What we are seeing now is straightforward black-holing - messages are accepted, but are never delivered to mailboxes, even if the sender's address is in my address book. Here's a (redacted) mail server log from a message I sent myself today, showing a perfectly good delivery that simply never showed up in my mailbox (or my junk mailbox):
Aug 18 00:02:01 [INFO] [-] [core] [outbound] Created transaction: 295909F6-3510-49D1-BB62-1BE01D8984A7
Aug 18 00:02:01 [DEBUG] [outbound] running send_email hooks
Aug 18 00:02:01 [DEBUG] [outbound] Sending mail: 1471478521810_0_20414_4326.cham01.example.com
Aug 18 00:02:01 [DEBUG] [outbound] running get_mx hooks
Aug 18 00:02:01 [INFO] [outbound] Looking up AAAA records for: mx2.hotmail.com
Aug 18 00:02:01 [ERROR] [outbound] DNS lookup of mx2.hotmail.com failed: Error: queryAaaa ENODATA mx2.hotmail.com
Aug 18 00:02:01 [INFO] [outbound] Looking up A records for: mx2.hotmail.com
Aug 18 00:02:01 [INFO] [outbound] Attempting to deliver to: 65.55.92.184:25 (0) (27)
Aug 18 00:02:02 [PROTOCOL] [outbound] S: 220 SNT004-MC4F11.hotmail.com Sending unsolicited commercial or bulk e-mail to Microsoft's computer network is prohibited. Other restrictions are found at http://privacy.microsoft.com/en-us/anti-spam.mspx.
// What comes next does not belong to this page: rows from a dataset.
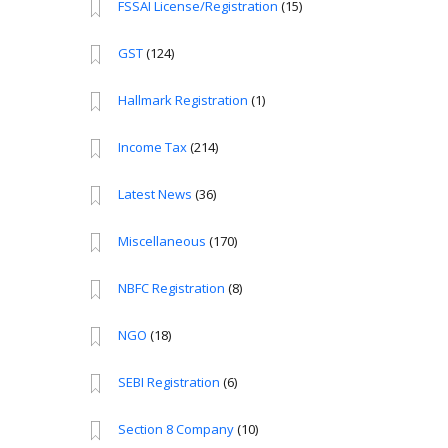
FSSAI License/Registration
(15)
GST
(124)
Hallmark Registration
(1)
Income Tax
(214)
Latest News
(36)
Miscellaneous
(170)
NBFC Registration
(8)
NGO
(18)
SEBI Registration
(6)
Section 8 Company
(10)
Wed, 17 Aug
2016 17:02:02 -0700 \r\n
Aug 18 00:02:02 [PROTOCOL] [outbound] C: EHLO example.com
Aug 18 00:02:02 [PROTOCOL] [outbound] S: 250-SNT004-MC4F11.hotmail.com (3.22.0.9) Hello [92.243.0.0]\r\n
Aug 18 00:02:02 [PROTOCOL] [outbound] S: 250-SIZE 36909875\r\n
Aug 18 00:02:02 [PROTOCOL] [outbound] S: 250-PIPELINING\r\n
Aug 18 00:02:02 [PROTOCOL] [outbound] S: 250-8bitmime\r\n
Aug 18 00:02:02 [PROTOCOL] [outbound] S: 250-BINARYMIME\r\n
Aug 18 00:02:02 [PROTOCOL] [outbound] S: 250-CHUNKING\r\n
Aug 18 00:02:02 [PROTOCOL] [outbound] S: 250-STARTTLS\r\n
Aug 18 00:02:02 [PROTOCOL] [outbound] S: 250-AUTH LOGIN\r\n
Aug 18 00:02:02 [PROTOCOL] [outbound] S: 250-AUTH=LOGIN\r\n
Aug 18 00:02:02 [PROTOCOL] [outbound] S: 250 OK\r\n
Aug 18 00:02:02 [PROTOCOL] [outbound] C: STARTTLS
Aug 18 00:02:02 [PROTOCOL] [outbound] S: 220 SMTP server ready\r\n
Aug 18 00:02:02 [INFO] [outbound] secured: cipher=ECDHE-RSA-AES256-SHA384 version=TLSv1/SSLv3 verified=true cn="*.hotmail.com" organization="undefined" issuer="Microsoft Corporation" expires="Apr 14 00:34:04 2018 GMT" fingerprint=A1:AD:33:1F:DD:42:DF:3E:33:89:C9:A6:39:DC:90:6C:EE:45:B8:4B
Aug 18 00:02:02 [PROTOCOL] [outbound] C: EHLO example.com
Aug 18 00:02:02 [PROTOCOL] [outbound] S: 250-SNT004-MC4F11.hotmail.com (3.22.0.9) Hello [92.243.0.0]\r\n
Aug 18 00:02:02 [PROTOCOL] [outbound] S: 250-SIZE 36909875\r\n
Aug 18 00:02:02 [PROTOCOL] [outbound] S: 250-PIPELINING\r\n
Aug 18 00:02:02 [PROTOCOL] [outbound] S: 250-8bitmime\r\n
Aug 18 00:02:02 [PROTOCOL] [outbound] S: 250-BINARYMIME\r\n
Aug 18 00:02:02 [PROTOCOL] [outbound] S: 250-CHUNKING\r\n
Aug 18 00:02:02 [PROTOCOL] [outbound] S: 250-AUTH LOGIN\r\n
Aug 18 00:02:02 [PROTOCOL] [outbound] S: 250-AUTH=LOGIN\r\n
Aug 18 00:02:02 [PROTOCOL] [outbound] S: 250 OK\r\n
Aug 18 00:02:02 [PROTOCOL] [outbound] C: MAIL FROM:
There should be enough identifiers in there for someone with sufficient karma to track this down.
How can I fix this? It seems utterly ridiculous that we are being penalised so violently for improving our sending behaviour.
Thanks for listening!
Update: I have also submitted an E-form request to outlook support about this.